Duterrau brought Tasmania under the same dark veil.
In this analysis, Robinson fits perfectly the role of a tragic hero,
alone in the wilderness, miraculously surviving both the rugged
landscape and the treacherous Natives. He wrote of his journeys as a
terrifying ordeal of the soul requiring virtue, bravery and
self-sacrifice. With all the necessary elements of a gothic tale, he
challenges the tyrant of war and saves the maiden Truganini (with whom
he was romantically linked) from faithless savagery.
In crafting
Australia’s first historical epic painting, Duterrau underpinned the
drama that had played out on the island of Tasmania as a reiteration of
the eternal battle between good and evil, and the profound consequences
of betrayal. That he should have chosen such a theme to explore, and
drew upon the art of the French Revolution is no surprise. Duterrau’s
family history was steeped in war. He was a Huguenot – a French
Protestant. During the sixteenth and seventeenth centuries the Huguenots
had been subject to missionaries, forced conversion, persecution,
torture and massacre at the hands of French Catholics. When Louis XIV
declared Protestantism illegal in 1685, tens of thousands of Huguenots
fled to neighbouring Protestant countries, as their country was no
longer their own.
For me, The Conciliation neatly weaves
together the histories of French religious conflict and the Tasmanian
colonial war against a backdrop of interminable bloodshed across Europe.

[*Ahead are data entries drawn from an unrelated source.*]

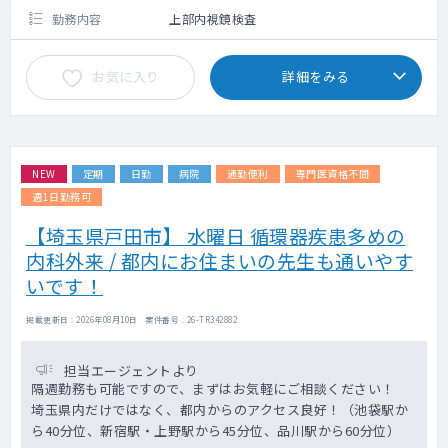
勤務内容
上部内視鏡検査
お気に入り
詳細をみる
NEW
定期
日勤
病院
通勤便利
専門医資格不問
週1日勤務可
【埼玉県戸田市】 水曜日 循環器疾患多めの
内科外来 / 都内にお住まいの先生も通いやす
いです！
掲載更新日 : 2026年08月10日 案件番号 : 26-TR342882
担当エージェントより
隔週勤務も可能ですので、まずはお気軽にご相談ください！
埼玉県内だけではなく、都内からのアクセス良好！（池袋駅か
ら40分位、新宿駅・上野駅から45分位、品川駅から60分位）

My experience of the tangible artefacts of war that form the very
fabric of monument and landscape in France make it clear that a mature
society is one that lives with its past. An enduring legacy of war is to
be reminded of past mistakes.
The Conciliation elaborates a
theme that seems to have resonated powerfully for an artist of
Duterrau’s background. That this might be so takes the events in
Tasmania from being an inconsequential flurry on the edge of
civilisation and places them among the mainstream of world events. It
shifts the Aboriginal nations of Tasmania from anthropological curiosity
to players on the world’s stage – with the same international rights to
justice.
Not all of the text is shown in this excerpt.